A chamada portabilidade (migração de plano) sem carência é possível desde abril de 2009 para planos contratados a partir de janeiro de 1999, ano em que o setor passou a ser regulamentado. As mudanças também só valerão para esses planos.

A principal delas é que o benefício, que antes era apenas para planos individuais, passa a ser possível também para os usuários de planos coletivos por adesão. Ou seja, planos que o usuário escolhe contratar por entidades como sindicato e associação profissional.

Ele é diferente do plano empresarial, em que o funcionário tem o plano como benefício da empresa. A maior parte desses convênios já não cumpre carência.
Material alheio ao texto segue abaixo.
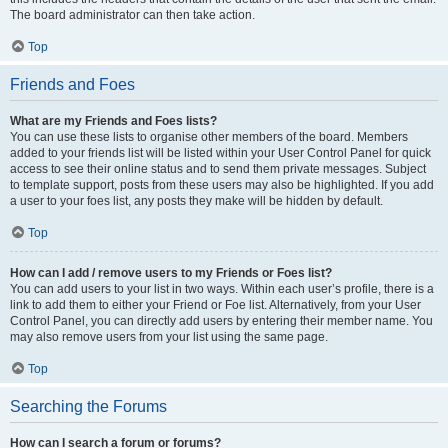
The board administrator can then take action.
Top
Friends and Foes
What are my Friends and Foes lists?
You can use these lists to organise other members of the board. Members
added to your friends list will be listed within your User Control Panel for quick
access to see their online status and to send them private messages. Subject
to template support, posts from these users may also be highlighted. If you add
a user to your foes list, any posts they make will be hidden by default.
Top
How can I add / remove users to my Friends or Foes list?
You can add users to your list in two ways. Within each user’s profile, there is a
link to add them to either your Friend or Foe list. Alternatively, from your User
Control Panel, you can directly add users by entering their member name. You
may also remove users from your list using the same page.
Top
Searching the Forums
How can I search a forum or forums?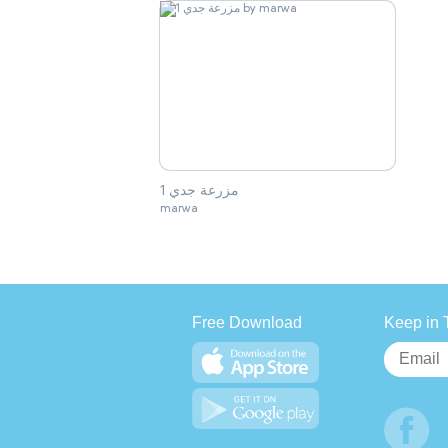
مزرعة جدي 1
marwa
Free Download
Keep in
Com a nova regra, diz a ANS, a portabilidade sem carência passa a beneficiar 12 milhões de usuários (7 milhões de planos individuais e 5 milhões de coletivos por adesão).

Outra mudança importante é que a portabilidade sem carência se torna possível para pessoas com contratos em vigor há apenas um ano.

Antes, o usuário tinha que ter dois anos de contrato para poder mudar para outra operadora sem ter carência. A nova regra, no entanto, só vale a partir da segunda mudança de plano. Na primeira migração, o prazo de dois anos continua valendo.

A "janela" para a mudança também foi ampliada de dois para quatro meses a partir do aniversário do plano. Assim, um consumidor com um plano que faz aniversário em abril pode pedir a migração de abril a julho. Antes, só podia em abril e maio.


Melhor escolha


Segundo Fábio Fassini, gerente geral econômico financeiro atuarial da ANS, a portabilidade sem carência tende a estimular a concorrência entre as operadoras, já que o consumidor passa a ter mais chance de escolha.

O próximo passo da agência, diz ele, é criar ferramentas para que o consumidor possa comparar planos similares de forma mais fácil antes de escolher a operadora.